▸ **RECORDS SUPPLIED**:
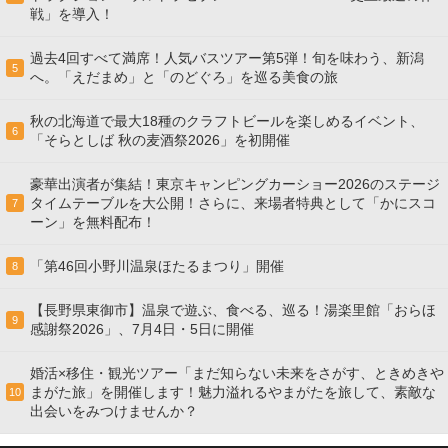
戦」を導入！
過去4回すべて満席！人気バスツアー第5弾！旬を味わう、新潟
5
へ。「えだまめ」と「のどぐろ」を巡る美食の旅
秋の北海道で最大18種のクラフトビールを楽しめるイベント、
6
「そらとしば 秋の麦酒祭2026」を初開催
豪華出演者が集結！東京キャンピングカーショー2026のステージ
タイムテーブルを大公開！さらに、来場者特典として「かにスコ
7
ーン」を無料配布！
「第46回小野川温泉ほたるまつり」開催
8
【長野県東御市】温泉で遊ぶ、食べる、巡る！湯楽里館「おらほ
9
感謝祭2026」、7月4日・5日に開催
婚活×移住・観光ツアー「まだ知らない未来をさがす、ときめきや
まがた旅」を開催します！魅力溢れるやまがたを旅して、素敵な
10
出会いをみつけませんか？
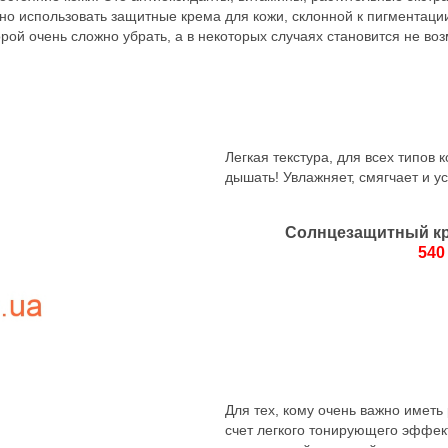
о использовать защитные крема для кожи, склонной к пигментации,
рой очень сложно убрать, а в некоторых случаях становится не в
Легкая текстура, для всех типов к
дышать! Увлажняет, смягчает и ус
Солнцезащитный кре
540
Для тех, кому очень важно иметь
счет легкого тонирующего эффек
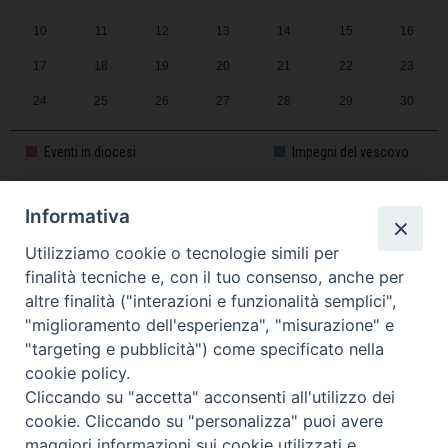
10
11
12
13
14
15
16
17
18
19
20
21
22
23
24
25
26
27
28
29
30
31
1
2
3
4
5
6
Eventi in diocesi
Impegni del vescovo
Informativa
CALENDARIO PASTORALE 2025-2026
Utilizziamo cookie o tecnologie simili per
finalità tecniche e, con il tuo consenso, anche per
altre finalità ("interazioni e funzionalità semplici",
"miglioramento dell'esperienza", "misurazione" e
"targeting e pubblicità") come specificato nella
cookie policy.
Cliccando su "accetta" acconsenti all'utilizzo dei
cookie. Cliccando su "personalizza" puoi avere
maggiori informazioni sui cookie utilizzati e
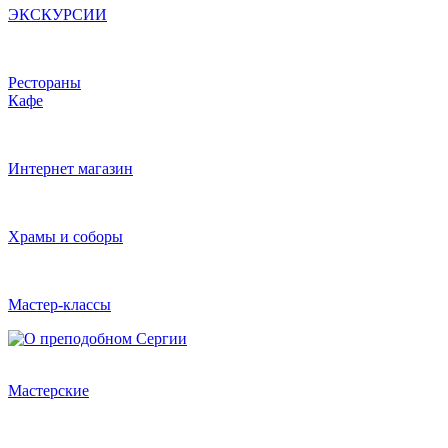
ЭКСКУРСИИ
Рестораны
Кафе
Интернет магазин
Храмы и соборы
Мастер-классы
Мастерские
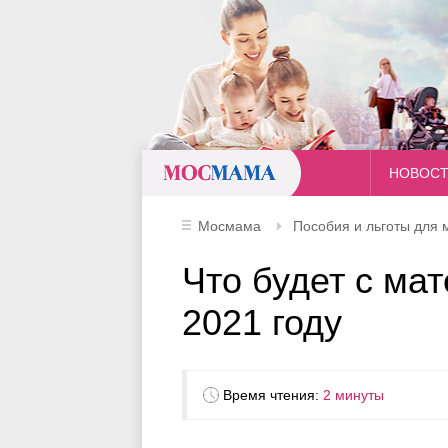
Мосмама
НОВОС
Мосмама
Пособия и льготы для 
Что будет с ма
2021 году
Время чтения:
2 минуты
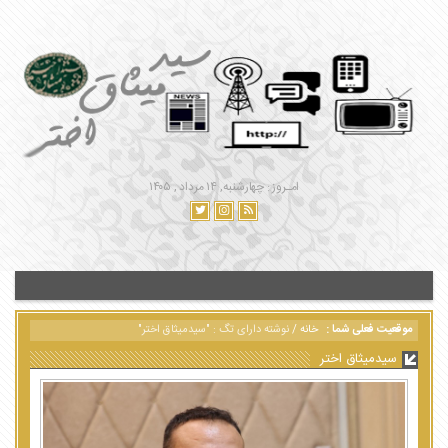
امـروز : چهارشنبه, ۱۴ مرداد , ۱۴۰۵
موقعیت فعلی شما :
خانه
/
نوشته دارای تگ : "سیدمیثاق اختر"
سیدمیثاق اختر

▸ **ASSIGNMENT**:
An exact transcription is requested of each line from the one that holds "Eventi in diocesi" to the end of the listing above, both boundary lines included; pictures are to be omitted.

▸ **RESULT OF THIS EXERCISE**:
Eventi in diocesi
Impegni del vescovo
Informativa
CALENDARIO PASTORALE 2025-2026
Utilizziamo cookie o tecnologie simili per
finalità tecniche e, con il tuo consenso, anche per
altre finalità ("interazioni e funzionalità semplici",
"miglioramento dell'esperienza", "misurazione" e
"targeting e pubblicità") come specificato nella
cookie policy.
Cliccando su "accetta" acconsenti all'utilizzo dei
cookie. Cliccando su "personalizza" puoi avere
maggiori informazioni sui cookie utilizzati e
ЭКСКУРСИИ
Рестораны
Кафе
Интернет магазин
Храмы и соборы
Мастер-классы
Мастерские
Мосмама
НОВОС
Мосмама
Пособия и льготы для 
Что будет с ма
2021 году
Время чтения:
2 минуты
امـروز : چهارشنبه, ۱۴ مرداد , ۱۴۰۵
موقعیت فعلی شما :
خانه
/
نوشته دارای تگ : "سیدمیثاق اختر"
سیدمیثاق اختر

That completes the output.